夕方の5時に家に来て、次の日の朝の8時に家を出る。ちなみに次の日というのは普通の平日である。こいつ、スクールバックに着替えやもろもろを入れて直で僕の家に来るのだ。なんなら僕の教室まで家の鍵を取りに来て、先に家に入る始末。
両親は去年の冬に仕事で九州に転勤になって今は一人暮らし。春から3ヶ月、週4日は僕の家に住み着いているのだ。
「お前、僕の家来すぎじゃないのか?」
僕が彼女の家族への心配をかけようとも彼女はお構い無しだ。その問への答えはいつも同じで…。
「部屋隣じゃん。心配もクソもないよ。」
家が普通に隣なのである。たまたまマンションの部屋が隣で、たまたま同級生なだけの話なのだ。てか、普通にこいつの母親も用事があれば俺の部屋のインターホンを押して入ってくる。なんのための携帯電話だ。
「夜ご飯作ってあげてるんだし感謝してよ?」
「それは、まぁ…」
理想のヒロインとまではいかなくとも、ヒロインとしての活躍は完璧にこなしているのだ。プラスアルファで裏の性格が出ているだけで、一人暮らしの僕に夜ご飯を作ってくれる。それはありがたいことで、大変感謝している。
「ねーそういえば新作いつなの?」
「まだだよ!どっかの誰かさんがずっと家にいて執筆進まねえんだわ!」
「ひっど。泣いちゃうよ?」
感情のこもってない声の演出を披露する。その目線がゲーム画面から逸れることは無い。正直、新作に関してはほとんど完成していると言っていいラインまで来ていた。一通り書き終わり、編集者との推敲も既に八割程度終了していた。しかし、3作品目のヒット作品を出す勇気が僕にはまだない。高校に入って約半年、小説家としての活動をしていて痛いほどわかったのだが、書籍化すれば仕事が増え、仕事が増えれば勉強時間が減る。僕の本業は学生のはずなのに、いつの間にか小説家になっていたのだ。

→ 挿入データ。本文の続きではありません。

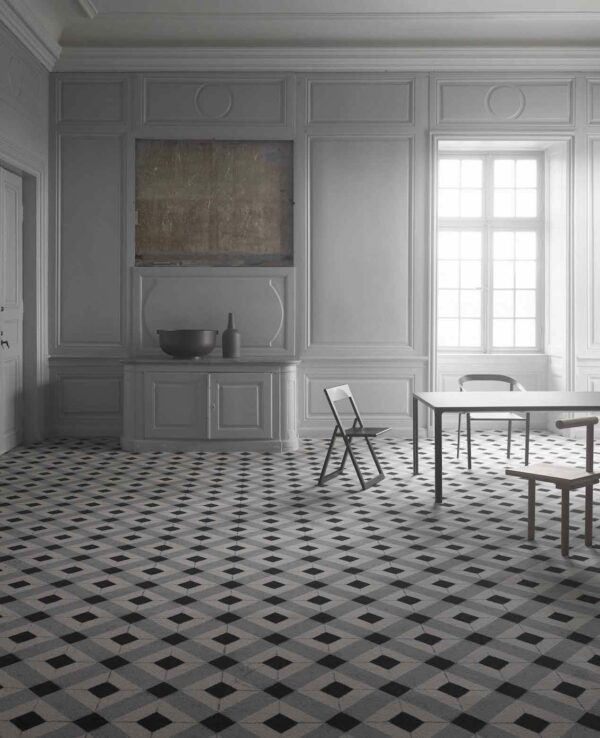 Find the location of a particular element. The image size is (600, 738). floor is located at coordinates (268, 572).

俺に対してこの変態は、成績優秀、運動神経抜群で、学校では人気者を振舞っている裏表の激しい人間だ。
「お前、こないだの期末テスト何点よ」
「五教科は480くらい?」
毎日僕の家で約4〜5時間ゲームをしている女子の成績はこんな感じ。
「くそが、なんでだよ」
「いーじゃん
「それって俺のこと褒めてるのか?」
またもやゲーム画面から目をそらさなかったので恐る恐る聞く。
「要するに退学しろってこと」
想像の100倍クソみたいな返事が帰ってきた。